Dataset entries
=== Begin Enclosure ===

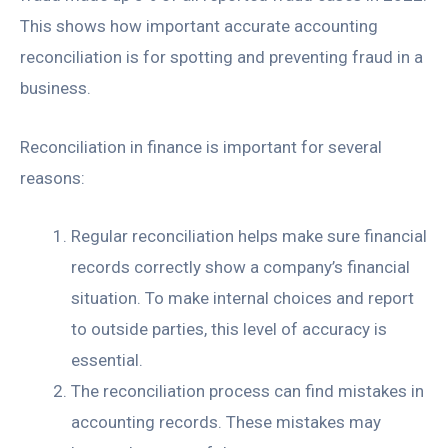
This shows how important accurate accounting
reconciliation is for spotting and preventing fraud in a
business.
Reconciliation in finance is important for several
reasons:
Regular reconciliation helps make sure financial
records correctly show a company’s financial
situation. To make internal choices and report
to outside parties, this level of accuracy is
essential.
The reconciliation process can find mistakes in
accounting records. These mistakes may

=== End Enclosure ===
=== Begin Enclosure ===

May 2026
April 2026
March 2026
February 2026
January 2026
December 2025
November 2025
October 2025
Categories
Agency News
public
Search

=== End Enclosure ===
=== Begin Enclosure ===

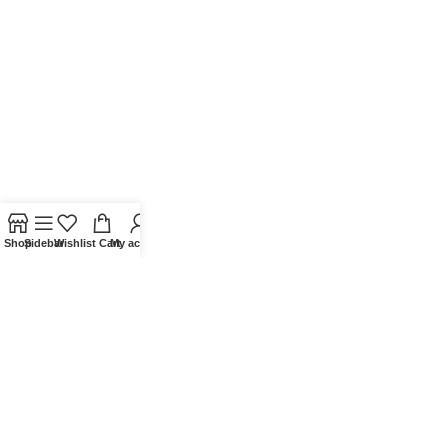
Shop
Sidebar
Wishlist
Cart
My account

=== End Enclosure ===

→ Problem requirements
Select and copy each line from the data that includes the word "important".

→ Finished task
This shows how important accurate accounting
Reconciliation in finance is important for several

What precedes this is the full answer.